Claudio Abramo ressalta que essas medidas são os passos iniciais para o combate à corrupção e “não esgotam o assunto”. “Para qualquer área estrategicamente importante num governo você deve ter uma centralização das ações para impedir que cada setor faça uma coisa diferente, você deve dar ordens, orientações, para manter a autoridade na administração”, cometa Abramo, sobre a importância do administrador conhecer a atuação de seus funcionários.
Além disso, Abramo cita que no diagnóstico é preciso “levantar a extensão do problema que se pretende combater” e que a “coleta de informação é crucial para permitir que o Estado seja monitorado”.

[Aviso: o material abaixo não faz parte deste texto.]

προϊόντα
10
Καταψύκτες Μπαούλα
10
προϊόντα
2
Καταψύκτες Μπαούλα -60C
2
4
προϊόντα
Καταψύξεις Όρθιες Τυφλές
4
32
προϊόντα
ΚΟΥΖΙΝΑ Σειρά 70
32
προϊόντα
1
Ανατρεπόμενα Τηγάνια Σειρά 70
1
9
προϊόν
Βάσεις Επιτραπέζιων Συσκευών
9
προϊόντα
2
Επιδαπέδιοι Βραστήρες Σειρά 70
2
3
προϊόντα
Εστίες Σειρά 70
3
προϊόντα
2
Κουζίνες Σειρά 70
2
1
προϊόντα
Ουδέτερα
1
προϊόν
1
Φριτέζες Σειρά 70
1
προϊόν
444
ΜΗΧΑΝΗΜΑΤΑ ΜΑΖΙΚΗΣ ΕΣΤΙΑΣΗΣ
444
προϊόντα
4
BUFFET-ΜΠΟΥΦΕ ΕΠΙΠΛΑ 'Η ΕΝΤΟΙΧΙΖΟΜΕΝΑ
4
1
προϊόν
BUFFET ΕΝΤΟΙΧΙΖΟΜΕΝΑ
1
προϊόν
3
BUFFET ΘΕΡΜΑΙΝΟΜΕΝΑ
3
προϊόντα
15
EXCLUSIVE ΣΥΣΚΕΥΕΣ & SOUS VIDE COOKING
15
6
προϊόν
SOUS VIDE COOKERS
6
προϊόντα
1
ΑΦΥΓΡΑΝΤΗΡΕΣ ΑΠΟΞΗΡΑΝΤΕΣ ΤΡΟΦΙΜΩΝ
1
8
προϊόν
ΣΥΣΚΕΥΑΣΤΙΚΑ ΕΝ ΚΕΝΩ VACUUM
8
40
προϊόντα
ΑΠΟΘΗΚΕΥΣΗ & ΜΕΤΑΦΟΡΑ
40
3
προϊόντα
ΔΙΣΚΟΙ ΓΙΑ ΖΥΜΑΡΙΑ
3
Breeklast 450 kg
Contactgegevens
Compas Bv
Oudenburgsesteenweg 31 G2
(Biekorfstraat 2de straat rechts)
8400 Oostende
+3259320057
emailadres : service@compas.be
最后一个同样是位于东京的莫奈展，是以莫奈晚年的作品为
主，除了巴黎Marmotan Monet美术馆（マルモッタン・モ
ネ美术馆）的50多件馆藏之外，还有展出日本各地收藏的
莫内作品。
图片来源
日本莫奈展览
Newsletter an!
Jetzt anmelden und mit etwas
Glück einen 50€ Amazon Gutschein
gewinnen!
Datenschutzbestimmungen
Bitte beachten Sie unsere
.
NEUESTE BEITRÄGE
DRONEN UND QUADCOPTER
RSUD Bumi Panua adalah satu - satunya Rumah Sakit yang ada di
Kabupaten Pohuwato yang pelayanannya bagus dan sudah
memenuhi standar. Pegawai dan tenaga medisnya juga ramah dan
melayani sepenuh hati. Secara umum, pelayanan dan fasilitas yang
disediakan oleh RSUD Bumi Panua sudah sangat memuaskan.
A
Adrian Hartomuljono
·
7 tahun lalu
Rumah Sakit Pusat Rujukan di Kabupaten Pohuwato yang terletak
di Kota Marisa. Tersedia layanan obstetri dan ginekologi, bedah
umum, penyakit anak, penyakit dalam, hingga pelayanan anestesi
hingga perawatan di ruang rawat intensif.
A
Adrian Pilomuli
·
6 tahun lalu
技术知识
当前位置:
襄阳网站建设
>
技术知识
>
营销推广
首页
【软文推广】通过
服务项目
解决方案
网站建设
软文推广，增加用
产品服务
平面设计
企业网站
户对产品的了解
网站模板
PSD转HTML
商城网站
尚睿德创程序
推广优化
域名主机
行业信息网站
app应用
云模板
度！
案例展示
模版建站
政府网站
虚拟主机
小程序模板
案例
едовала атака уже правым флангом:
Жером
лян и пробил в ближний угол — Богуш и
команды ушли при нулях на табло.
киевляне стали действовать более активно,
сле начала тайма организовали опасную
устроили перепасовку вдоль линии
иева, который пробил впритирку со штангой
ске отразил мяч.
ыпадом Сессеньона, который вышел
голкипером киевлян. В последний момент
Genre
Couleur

Dados da Controladoria-Geral da União demonstram que quando são feitas auditorias em programas federais repassados aos municípios, em 90% dos casos problemas graves são detectados.
Para o diretor-executivo da ONG, apenas criar órgãos ou secretarias para combater a corrupção podem ter a repercussão esperada. “Você pode ter um secretário que não faça nada, não apresente ações. Só o que evita isso é a cobrança, isso é uma função dos órgãos que fiscalizam o Estado”, adverte.